I cannot begin to tell you how much FUN I had. Each piece, each reveal had an element of surprise. Though many of the folding techniques we used were the same, no piece was exactly identical. Personally, I love that. The dyeing of the materials was not difficult to achieve at all, however, it is an all day event. The longest part of this Japanese art form is in the binding, folding and clipping of the materials and the dipping and oxygenation process. For those of you who might see this as simply tie-dye, the techniques and most importantly, the dye itself, is very different. Additionally, most Shibori is done in indigo. Recently, Shibori has become quite popular and has found its base in trendy organic decor, from pillows and cushions, into textiles, clothing and scarves.
We have all our materials and are ready to go…
So here is our dye vat with our indigo bloom in the center.

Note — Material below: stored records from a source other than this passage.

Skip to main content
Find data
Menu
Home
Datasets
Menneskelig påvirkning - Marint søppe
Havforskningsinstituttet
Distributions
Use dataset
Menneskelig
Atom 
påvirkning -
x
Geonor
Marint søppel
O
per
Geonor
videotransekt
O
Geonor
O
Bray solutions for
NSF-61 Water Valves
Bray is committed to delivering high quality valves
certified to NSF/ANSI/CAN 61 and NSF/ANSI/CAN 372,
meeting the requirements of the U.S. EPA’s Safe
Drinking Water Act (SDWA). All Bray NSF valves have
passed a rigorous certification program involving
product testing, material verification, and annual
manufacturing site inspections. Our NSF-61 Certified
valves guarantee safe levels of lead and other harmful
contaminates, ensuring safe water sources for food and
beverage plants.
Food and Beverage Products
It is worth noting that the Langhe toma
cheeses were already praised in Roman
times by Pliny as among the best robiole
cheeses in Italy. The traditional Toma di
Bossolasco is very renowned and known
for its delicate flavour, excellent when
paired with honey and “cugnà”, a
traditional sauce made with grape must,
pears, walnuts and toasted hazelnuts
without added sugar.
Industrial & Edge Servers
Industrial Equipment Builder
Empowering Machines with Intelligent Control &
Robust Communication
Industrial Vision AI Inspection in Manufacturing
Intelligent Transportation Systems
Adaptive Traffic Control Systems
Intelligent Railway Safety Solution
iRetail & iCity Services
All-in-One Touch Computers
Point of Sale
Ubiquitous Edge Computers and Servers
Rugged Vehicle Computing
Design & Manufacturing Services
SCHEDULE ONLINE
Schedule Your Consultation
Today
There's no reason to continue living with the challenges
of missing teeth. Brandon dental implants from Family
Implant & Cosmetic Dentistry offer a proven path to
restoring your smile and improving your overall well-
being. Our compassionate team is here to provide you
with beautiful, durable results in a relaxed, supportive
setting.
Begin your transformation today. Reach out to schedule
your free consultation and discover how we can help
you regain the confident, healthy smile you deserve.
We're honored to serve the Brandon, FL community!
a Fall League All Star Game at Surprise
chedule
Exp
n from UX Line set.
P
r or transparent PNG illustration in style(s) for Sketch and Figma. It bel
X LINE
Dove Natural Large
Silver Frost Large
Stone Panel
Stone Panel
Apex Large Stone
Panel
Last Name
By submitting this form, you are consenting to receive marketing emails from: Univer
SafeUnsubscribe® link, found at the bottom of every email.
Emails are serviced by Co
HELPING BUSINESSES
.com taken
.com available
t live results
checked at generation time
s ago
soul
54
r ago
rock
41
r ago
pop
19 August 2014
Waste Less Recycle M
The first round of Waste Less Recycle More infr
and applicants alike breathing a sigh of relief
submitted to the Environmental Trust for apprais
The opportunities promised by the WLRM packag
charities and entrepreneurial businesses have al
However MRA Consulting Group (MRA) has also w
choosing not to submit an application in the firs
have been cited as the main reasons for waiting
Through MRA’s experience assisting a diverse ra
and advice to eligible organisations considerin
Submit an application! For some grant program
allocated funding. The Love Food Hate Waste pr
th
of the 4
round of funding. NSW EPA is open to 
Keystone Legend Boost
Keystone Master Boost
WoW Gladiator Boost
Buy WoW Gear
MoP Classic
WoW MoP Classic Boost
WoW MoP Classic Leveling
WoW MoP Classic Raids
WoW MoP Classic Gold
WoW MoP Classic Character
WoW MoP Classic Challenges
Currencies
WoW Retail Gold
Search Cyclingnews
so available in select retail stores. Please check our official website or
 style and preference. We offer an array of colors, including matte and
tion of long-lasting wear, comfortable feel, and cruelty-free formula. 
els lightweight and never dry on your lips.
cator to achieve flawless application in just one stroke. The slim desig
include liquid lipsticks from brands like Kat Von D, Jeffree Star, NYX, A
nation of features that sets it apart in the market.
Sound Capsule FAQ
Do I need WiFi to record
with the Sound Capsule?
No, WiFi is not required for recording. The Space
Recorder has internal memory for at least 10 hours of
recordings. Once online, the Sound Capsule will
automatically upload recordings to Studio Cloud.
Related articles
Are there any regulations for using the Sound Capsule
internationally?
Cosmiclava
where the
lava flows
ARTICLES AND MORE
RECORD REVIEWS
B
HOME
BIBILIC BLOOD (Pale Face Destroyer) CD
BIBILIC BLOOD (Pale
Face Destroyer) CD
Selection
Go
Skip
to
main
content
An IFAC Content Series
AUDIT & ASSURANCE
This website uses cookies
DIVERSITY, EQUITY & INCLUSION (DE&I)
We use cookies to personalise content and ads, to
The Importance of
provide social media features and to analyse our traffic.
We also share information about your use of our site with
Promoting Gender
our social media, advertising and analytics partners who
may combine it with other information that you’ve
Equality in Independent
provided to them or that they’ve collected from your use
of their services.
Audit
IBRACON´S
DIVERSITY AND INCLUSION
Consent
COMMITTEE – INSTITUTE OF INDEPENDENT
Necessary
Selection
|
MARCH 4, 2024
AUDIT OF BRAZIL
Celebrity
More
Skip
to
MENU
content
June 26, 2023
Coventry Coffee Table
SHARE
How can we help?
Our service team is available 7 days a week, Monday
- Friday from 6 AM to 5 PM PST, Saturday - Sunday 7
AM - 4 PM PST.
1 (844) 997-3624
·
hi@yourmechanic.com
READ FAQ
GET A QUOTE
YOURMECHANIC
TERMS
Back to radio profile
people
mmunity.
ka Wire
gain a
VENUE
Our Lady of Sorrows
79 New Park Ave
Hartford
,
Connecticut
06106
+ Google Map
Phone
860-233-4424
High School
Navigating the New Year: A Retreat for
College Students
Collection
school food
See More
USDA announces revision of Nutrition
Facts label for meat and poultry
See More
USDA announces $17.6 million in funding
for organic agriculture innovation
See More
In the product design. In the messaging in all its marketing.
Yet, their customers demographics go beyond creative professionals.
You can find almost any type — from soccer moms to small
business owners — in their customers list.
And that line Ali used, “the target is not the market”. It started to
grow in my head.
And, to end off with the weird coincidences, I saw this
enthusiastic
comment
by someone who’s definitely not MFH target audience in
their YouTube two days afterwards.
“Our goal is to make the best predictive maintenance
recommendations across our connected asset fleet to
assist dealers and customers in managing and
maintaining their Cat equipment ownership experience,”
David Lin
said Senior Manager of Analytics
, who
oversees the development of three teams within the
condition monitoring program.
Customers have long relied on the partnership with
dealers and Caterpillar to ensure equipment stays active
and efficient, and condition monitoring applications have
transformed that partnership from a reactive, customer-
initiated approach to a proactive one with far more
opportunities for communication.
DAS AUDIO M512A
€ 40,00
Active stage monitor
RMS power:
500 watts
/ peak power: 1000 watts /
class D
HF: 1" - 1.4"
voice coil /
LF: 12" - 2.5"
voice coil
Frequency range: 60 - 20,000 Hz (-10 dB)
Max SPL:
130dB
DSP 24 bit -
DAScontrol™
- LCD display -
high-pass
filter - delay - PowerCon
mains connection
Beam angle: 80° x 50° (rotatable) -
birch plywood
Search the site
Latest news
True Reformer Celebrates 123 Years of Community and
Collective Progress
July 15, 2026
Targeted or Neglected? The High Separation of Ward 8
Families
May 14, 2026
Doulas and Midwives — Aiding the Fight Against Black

There are several different ways to fold materials. Shibori generally speaks of three different types of techniques or methods, clamping, stitching, and gathering and binding. The clamping-style is shown below.
After several sessions of dipping…
Beginning of the big reveal…
Interestingly, the color of the indigo dye changes from yellowish green, greenish-teal to eventually dark blue upon introduction to the air. The napkins below show two different folding styles. One was the triangle and the other was the rectangle and both used popsicle sticks and rubber bands as clamps.
Suzanne and I had heard we could dye beads and paper so we tried them both and definitely liked the results.
Although I loved every single piece of everything I dyed, I loved this crinkled silk scarf the most. The fabric washed up beautifully, just in time for me to wear it out today. Obviously my hands, not so much. (Just noticed my hands in my pic. Oh well.)
Truly, our day would not have been complete without our guard dog “Lucy”, who towed the line and made sure every creation had her smell of approval. Lol!
Thanks for stopping by. This art stuff. Yea, it’s my happy place. And I hope to learn and do something new every week and share it with you.